(Saved data entries)
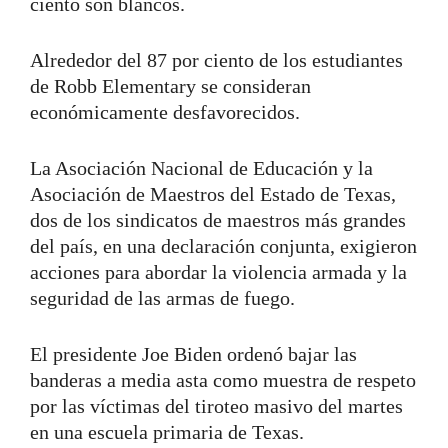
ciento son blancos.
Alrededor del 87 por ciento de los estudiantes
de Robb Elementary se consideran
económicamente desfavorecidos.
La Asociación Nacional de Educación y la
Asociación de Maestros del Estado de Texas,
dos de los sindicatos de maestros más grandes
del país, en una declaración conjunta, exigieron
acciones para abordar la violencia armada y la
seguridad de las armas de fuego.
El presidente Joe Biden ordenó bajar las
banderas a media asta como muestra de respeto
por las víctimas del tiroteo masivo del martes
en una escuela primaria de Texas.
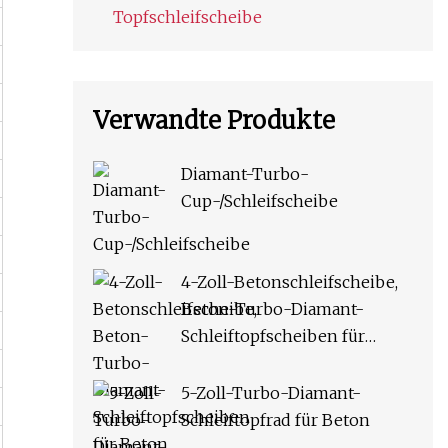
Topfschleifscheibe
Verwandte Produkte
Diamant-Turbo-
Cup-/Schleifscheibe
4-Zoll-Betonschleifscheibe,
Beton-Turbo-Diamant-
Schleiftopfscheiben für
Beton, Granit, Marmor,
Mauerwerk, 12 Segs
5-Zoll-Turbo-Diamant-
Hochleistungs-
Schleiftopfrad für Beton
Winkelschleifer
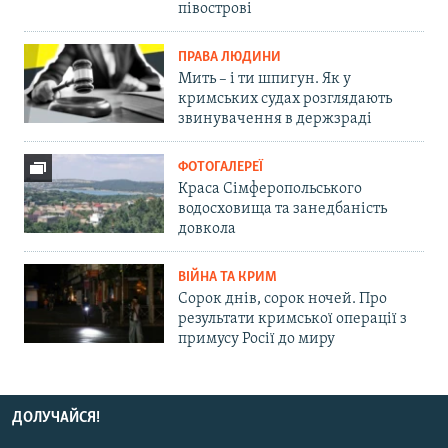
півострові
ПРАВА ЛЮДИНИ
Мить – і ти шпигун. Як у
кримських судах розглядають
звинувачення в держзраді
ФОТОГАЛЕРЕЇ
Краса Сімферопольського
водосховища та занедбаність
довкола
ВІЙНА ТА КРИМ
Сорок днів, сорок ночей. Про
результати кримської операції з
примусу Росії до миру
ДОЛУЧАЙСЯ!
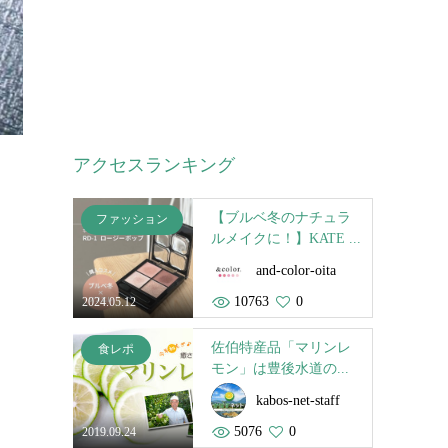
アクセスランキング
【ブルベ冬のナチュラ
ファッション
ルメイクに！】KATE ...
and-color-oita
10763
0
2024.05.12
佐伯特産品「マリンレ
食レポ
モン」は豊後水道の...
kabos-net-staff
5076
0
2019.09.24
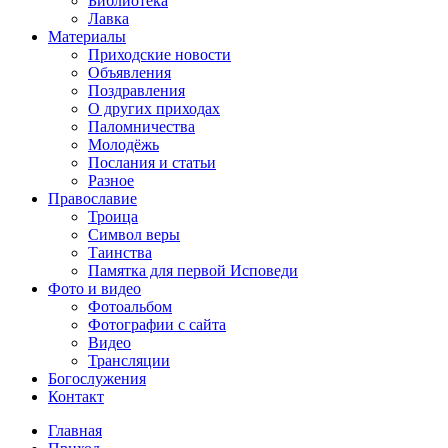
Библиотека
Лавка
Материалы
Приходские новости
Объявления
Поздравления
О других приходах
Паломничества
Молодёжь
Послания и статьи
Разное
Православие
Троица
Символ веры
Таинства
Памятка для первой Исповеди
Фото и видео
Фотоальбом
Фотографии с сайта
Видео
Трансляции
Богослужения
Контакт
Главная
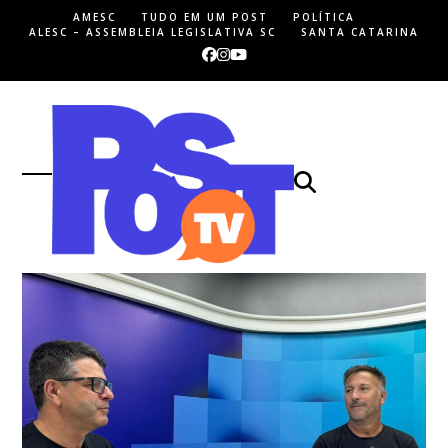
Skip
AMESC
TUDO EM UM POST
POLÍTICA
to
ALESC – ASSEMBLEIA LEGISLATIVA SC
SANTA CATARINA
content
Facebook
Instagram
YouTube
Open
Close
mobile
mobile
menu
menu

#### [What to do]
Output the records exactly as they appear, skipping any pictures.

#### [Output]
ciento son blancos.
Alrededor del 87 por ciento de los estudiantes
de Robb Elementary se consideran
económicamente desfavorecidos.
La Asociación Nacional de Educación y la
Asociación de Maestros del Estado de Texas,
dos de los sindicatos de maestros más grandes
del país, en una declaración conjunta, exigieron
acciones para abordar la violencia armada y la
seguridad de las armas de fuego.
El presidente Joe Biden ordenó bajar las
banderas a media asta como muestra de respeto
por las víctimas del tiroteo masivo del martes
en una escuela primaria de Texas.
Topfschleifscheibe
Verwandte Produkte
Diamant-Turbo-
Cup-/Schleifscheibe
4-Zoll-Betonschleifscheibe,
Beton-Turbo-Diamant-
Schleiftopfscheiben für
Beton, Granit, Marmor,
Mauerwerk, 12 Segs
5-Zoll-Turbo-Diamant-
Hochleistungs-
Schleiftopfrad für Beton
Winkelschleifer
півострові
ПРАВА ЛЮДИНИ
Мить – і ти шпигун. Як у
кримських судах розглядають
звинувачення в держзраді
ФОТОГАЛЕРЕЇ
Краса Сімферопольського
водосховища та занедбаність
довкола
ВІЙНА ТА КРИМ
Сорок днів, сорок ночей. Про
результати кримської операції з
примусу Росії до миру
ДОЛУЧАЙСЯ!
アクセスランキング
【ブルベ冬のナチュラ
ファッション
ルメイクに！】KATE ...
and-color-oita
10763
0
2024.05.12
佐伯特産品「マリンレ
食レポ
モン」は豊後水道の...
kabos-net-staff
5076
0
2019.09.24
Библиотека
Лавка
Материалы
Приходские новости
Объявления
Поздравления
О других приходах
Паломничества
Молодёжь
Послания и статьи
Разное
Православие
Троица
Символ веры
Таинства
Памятка для первой Исповеди
Фото и видео
Фотоальбом
Фотографии с сайта
Видео
Трансляции
Богослужения
Контакт
Главная
Skip
AMESC
TUDO EM UM POST
POLÍTICA
to
ALESC – ASSEMBLEIA LEGISLATIVA SC
SANTA CATARINA
content
Facebook
Instagram
YouTube
Open
Close
mobile
mobile
menu
menu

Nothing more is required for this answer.